Santiago, apóstol en el Noroeste de España

No había permanecido mucho tiempo en Jerusalén, pues habiéndose referido a él San Lucas en su Evangelio Juan a Pedro y Juan en los momentos más importantes de la vida de Cristo, en el libro de los Hechos de los Apóstoles solamente cita a Pedro y Juan. Algunos autores cristianos de los cuatro primeros siglos dicen que a Santiago le correspondió predicar en España. Algo semejante afirman otros de los siglos sucesivos. El Breviario de los Apóstoles y el documento de Ortu et obitu Patrum, en los siglos VI y VII, sitúan a Santiago evangelizando en España. Algo semejante dice San Adhelmo de Malmesbury, cuando coloca en un altar destinado a Santiago una inscripción en donde dice que convirtió a las gentes hispanas. El Beato de Liébana, en el siglo VIII, dice en el Prólogo al Apocalipsis que, mientras que a Juan se le asignó la evangelización de Asia, a Santiago se le encargó la de España.

Muerte y Traslación de Santiago

Tiene lugar en Jerusalén, cuando lo mata a espada Agripa I, quizás por dispensar de la Ley Mosaica a los gentiles a quienes había evangelizado. Después sus discípulos Atanasio y Teodoro realizan la traslación, desde Jafa (Palestina) hasta Compostela, para que se cumpliera lo que indicaba San jerónimo, que los Apóstoles debían descansar en el territorio en que habían evangelizado.
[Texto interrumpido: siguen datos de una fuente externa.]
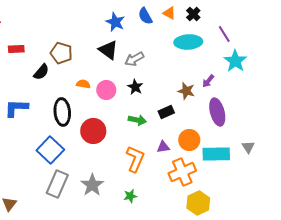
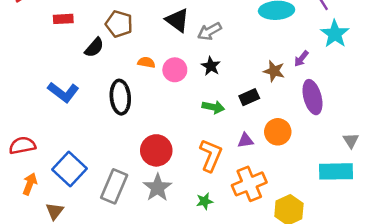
blue L-shape: (16, 108) -> (63, 92), turned -145
red circle: (93, 131) -> (156, 150), moved
blue square: (50, 150) -> (69, 169), moved
cyan rectangle: (216, 154) -> (336, 171), moved
orange cross: (182, 172) -> (249, 184), moved

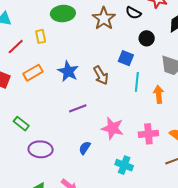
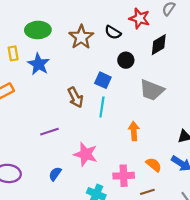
blue star: (68, 71) -> (39, 64), moved
cyan line: (137, 82) -> (102, 107), moved
orange arrow: (159, 94) -> (134, 131), moved
pink cross: (148, 134) -> (124, 176), moved

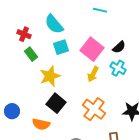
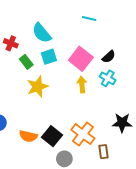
green rectangle: (31, 54) -> (26, 62), moved
yellow arrow: (93, 74) -> (82, 85), turned 147
black square: (56, 103) -> (52, 136), moved
orange cross: (94, 109) -> (83, 134), moved

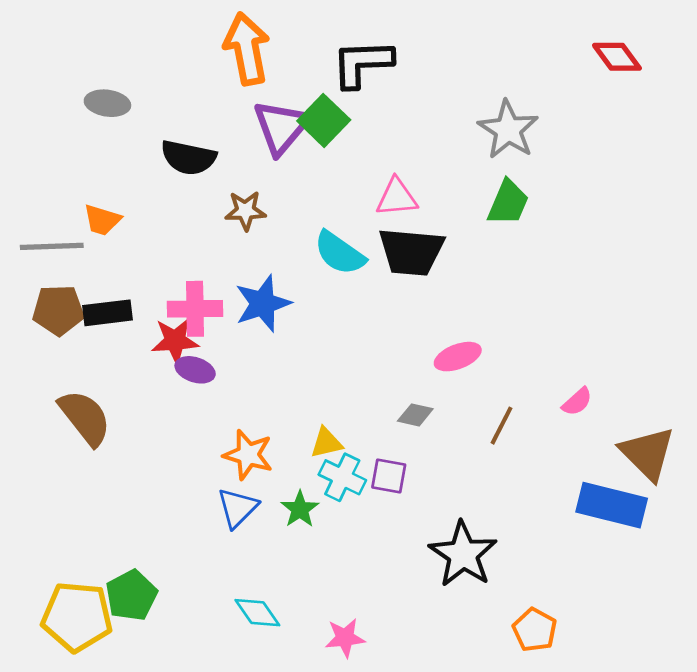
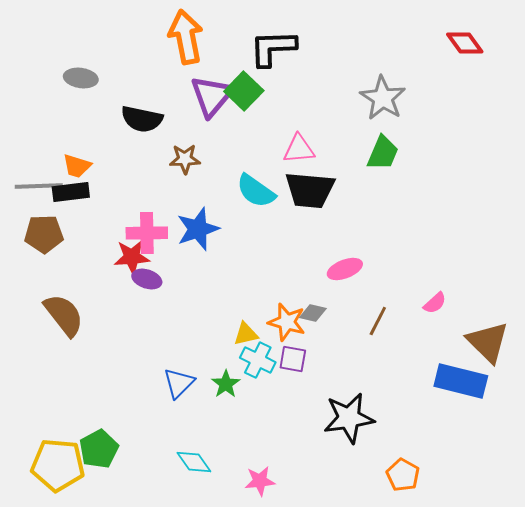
black rectangle: (107, 313) -> (71, 192), moved
orange star: (248, 455) -> (287, 322), moved
black star: (463, 554) -> (349, 418), turned 30

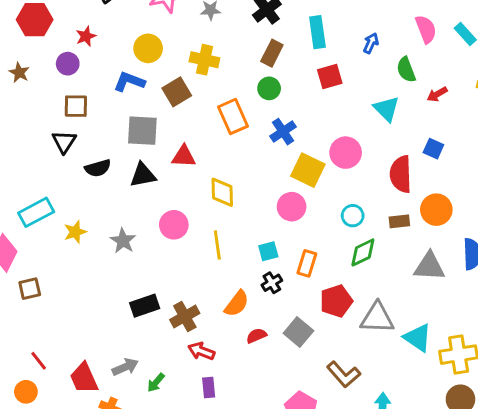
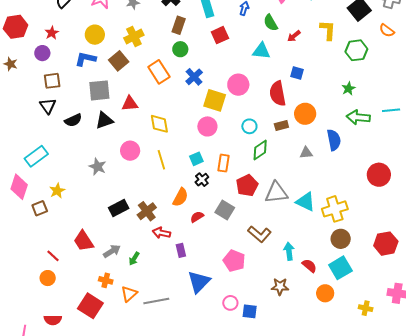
yellow cross: (204, 60) -> (134, 37), turned -30
cyan triangle: (387, 109) -> (261, 51), turned -30
yellow star: (75, 232) -> (57, 191), moved
gray triangle: (429, 267) -> (306, 153), size x0.6
red trapezoid: (84, 378) -> (84, 241), moved
purple rectangle: (209, 388) -> (181, 250), moved

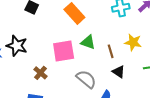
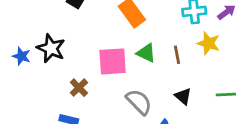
yellow star: (133, 42) -> (208, 43), moved
brown line: (111, 51) -> (177, 55), moved

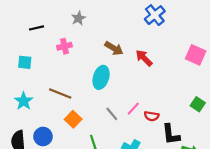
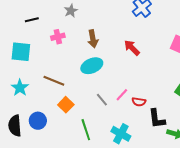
brown arrow: (114, 48) -> (93, 39), moved, turned 48
cyan square: (25, 62) -> (21, 52), size x1.5
cyan ellipse: (101, 77) -> (92, 66), turned 50

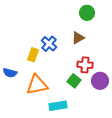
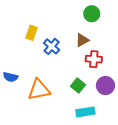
yellow rectangle: (33, 55) -> (32, 33), moved
red cross: (85, 65) -> (94, 59), moved
cyan rectangle: (58, 106) -> (85, 112), moved

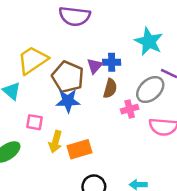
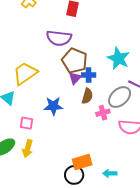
brown pentagon: (68, 77) -> (75, 61), moved
yellow arrow: (55, 142) -> (28, 149), moved
orange rectangle: (79, 149) -> (82, 162), moved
Aparición de los restos y colocación en un templo

Sucede en el siglo IX, una vez que el ermitaño Pelagio, que residía en Solovio, percibió unas luces, que unos y otros interpretaron como propias del cuerpo del Apóstol. Teodomiro, obispo de Iria Flavia, hizo conocedor del hecho a Alfonso II el Casto, rey de Asturias y León. Este construyó un pequeño templo y llamó a unos cuantos monjes benedictinos para que custodiaran las reliquias. Alfonso III construyó una iglesia más grande, que dañó Almanzor en tiempos de San Pedro de Mezonzo, Obispo de Iria Flavia. En el año 1075, en tiempos del obispo Diego Peláez y del rey de León Alfonso VI, se comienza a construir la Catedral.

Año Santo, Año de Jubileo

Así lo decidió el papa Alejandro III para los años en los que la fiesta de Santiago del 25 de julio coincidiera en domingo. En esta ocasión, debido a la pandemia, el papa Francisco ha querido prorrogarlo al año 2022. El Jubileo consiste en la indulgencia plenaria, que se puede conseguir visitando la Catedral, participando en ella en un acto litúrgico, y rezando por las intenciones del Papa, así como confesándose y comulgando en los días que median entre los quince previos a la visita y los quince que siguen a la misma.